Puesto que las guerras y las discordias entre los hombres no son más que una extensión de la guerra del hombre con Dios, tenemos que aceptar la paz de Dios, Jesucristo, si queremos tener paz entre los hombres. Un mundo que cada vez se distancia más de Jesús no puede conocer la paz. Esta vieja y soberbia Europa, llevada de su humanismo, ha protagonizado las dos guerras mundiales más crueles jamás habidas; y si Europa se empeña en el camino del humanismo, dando cada vez más la espalda a Jesús, conocerá nuevas y más terribles guerras todavía, pues dice el Señor: "No hay paz para el impío."
El primero y el más decisivo paso hacia la paz consiste, pues, en deponer nuestra actitud de rechazo y resistencia hacia Dios, hacia el Dios que se nos revela únicamente en Jesucristo; consiste en aceptar la oferta de esa mano extendida de Dios en Jesucristo. El llamado bíblico para nuestro mundo reza: "Reconciliaos con Dios."
Esto puede parecernos simple, pero esta reconciliación personal con Dios es un milagro, un regalo divino, una intervención del Dios todopoderoso, es un acto de renovación interior y de liberación por la acción del Espíritu Santo, esto es lo que Jesús llama nuevo nacimiento o nacer del Espíritu. El Espíritu Santo puede obrar una transformación radical en nuestro corazón.
Un nuevo corazón supone también nuevos valores, nuevos sentimientos, nuevas metas, liberación de la angustia y del miedo, y consecuentemente, liberación de esa necesidad de combatir por la existencia con medios sucios. Es la remoción de las luchas de clases, la superación de la guerra fría y de la caliente, de la guerra de todos contra todos.

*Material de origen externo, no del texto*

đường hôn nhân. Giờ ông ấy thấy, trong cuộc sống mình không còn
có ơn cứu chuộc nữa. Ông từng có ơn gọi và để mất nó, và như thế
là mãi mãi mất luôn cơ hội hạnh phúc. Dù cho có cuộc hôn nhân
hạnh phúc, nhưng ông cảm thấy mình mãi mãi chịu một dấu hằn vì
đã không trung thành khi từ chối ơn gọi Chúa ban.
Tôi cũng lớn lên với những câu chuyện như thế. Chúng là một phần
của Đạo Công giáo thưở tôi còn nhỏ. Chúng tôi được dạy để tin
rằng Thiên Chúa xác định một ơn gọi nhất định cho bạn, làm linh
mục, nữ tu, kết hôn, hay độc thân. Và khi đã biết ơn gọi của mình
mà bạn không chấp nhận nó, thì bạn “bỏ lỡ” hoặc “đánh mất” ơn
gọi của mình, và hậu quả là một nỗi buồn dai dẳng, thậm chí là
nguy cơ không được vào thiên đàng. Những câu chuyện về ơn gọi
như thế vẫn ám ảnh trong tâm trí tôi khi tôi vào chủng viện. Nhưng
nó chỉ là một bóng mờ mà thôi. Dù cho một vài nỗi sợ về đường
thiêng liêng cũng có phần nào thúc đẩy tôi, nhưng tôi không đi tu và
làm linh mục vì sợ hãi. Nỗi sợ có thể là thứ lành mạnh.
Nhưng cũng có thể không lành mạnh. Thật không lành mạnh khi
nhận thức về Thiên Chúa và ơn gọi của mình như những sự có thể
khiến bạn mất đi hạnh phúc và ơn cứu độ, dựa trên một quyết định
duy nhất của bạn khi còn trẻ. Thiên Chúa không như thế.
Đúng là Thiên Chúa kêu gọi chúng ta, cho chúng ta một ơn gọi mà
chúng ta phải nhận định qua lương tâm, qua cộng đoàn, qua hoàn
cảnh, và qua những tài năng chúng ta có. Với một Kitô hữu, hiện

Pero el nuevo corazón no significa únicamente liberación "de", sino, además, liberación "para".De manera que en el lugar del miedo hacia el hombre, surge la disposición de servir al hermano. Esta es la paz que procede de la justicia. Y bienaventurado el que reciba esta paz en Jesucristo, pues, semejante corazón lleno de paz nos convertirá en pacificadores y seremos llamados hijos de Dios.